O desenho moderno das provas é hostil aos pesos-pesados de outrora. Os organizadores, ansiosos por evitar etapas de “transição” consideradas aborrecidas, inserem subidas e complexidade técnica que obrigam os sprinters a evoluir.
Jonathan Milan nota que as oportunidades estão a rarear. “Vejo talvez uma pequena mudança, no sentido de haver menos etapas totalmente planas”, admite Milan. “Na maioria das chegadas em sprint, ou há bordures, ou alguma altimetria”.
Para
Jasper Philipsen, esta viragem é ditada pela indústria do entretenimento. “Os organizadores estão a mudar os percursos porque querem torná-los mais emocionantes para o público”, analisa o belga. “[A vitória fica] aberta aos corredores mais versáteis; este tipo de traçados permite múltiplos cenários de corrida”.
Mark Cavendish foi, talvez, o último puro sprinter do pelotão
Não mudou só a montanha, mudou também o próprio sprint.
Jordi Meeus,
o último a vencer um sprint “tradicional” nos Champs-Élysées, em 2023, defende que a velocidade média mais alta alterou a mecânica do comboio. “No passado, os sprinters lançavam aos 250 a 300 metros e iam até à meta. Hoje, acho que os sprints são um pouco mais curtos”, observou Meeus.

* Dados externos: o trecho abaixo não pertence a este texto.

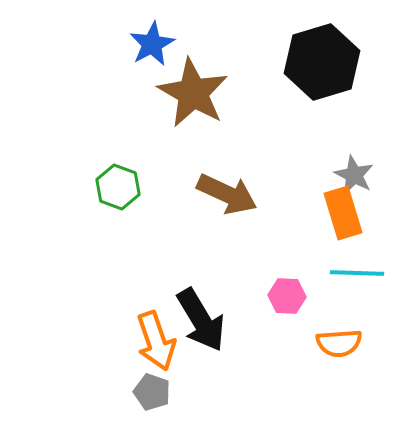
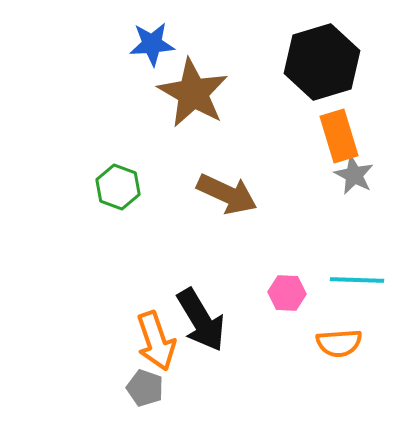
blue star: rotated 24 degrees clockwise
orange rectangle: moved 4 px left, 77 px up
cyan line: moved 7 px down
pink hexagon: moved 3 px up
gray pentagon: moved 7 px left, 4 px up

O motivo? Aerodinâmica. Quanto mais rápido roda o pelotão, mais forte é o efeito de vácuo, penalizando quem enfrenta o vento demasiado cedo. “Podes ser o mais forte, mas se lanças no momento errado e apanhas demasiado vento demasiado cedo, ainda podes ser passado”, acrescentou Meeus.
“Hoje em dia é muito difícil antecipar porque o ritmo é altíssimo. Corredores como Pogacar ou Van der Poel têm equipas fortíssimas e gostam de corrida dura, por isso andam rápido do início ao fim, tornando muito difícil ganhar distância”.
A batalha da segurança: bastam 5 km?
Com velocidades mais altas, o risco aumenta. Um estudo do projeto SafeR da UCI concluiu que 13% das quedas em 2024 tiveram origem em tensão em pontos taticamente críticos. Em resposta, a UCI introduziu um sistema de cartão amarelo para condução perigosa e alargou a “zona de segurança” (onde quedas dão o mesmo tempo do grupo) de 3 km para 5 km em etapas planas.
Contudo,
Biniam Girmay considera que estas medidas são insuficientes e defende uma regra radical dos 10 km para neutralizar o perigo por completo.
“A regra dos 3 km, e por vezes 5 km, porque não a colocam aos 10 km da meta? Não muda nada. É plano na mesma e, na maioria das vezes, terminamos em cidade. Se tomarmos [os tempos dos corredores] aos 10 km, teremos apenas 10, nove ou oito equipas de sprint [a disputar a vitória], e assim estaremos mais seguros”.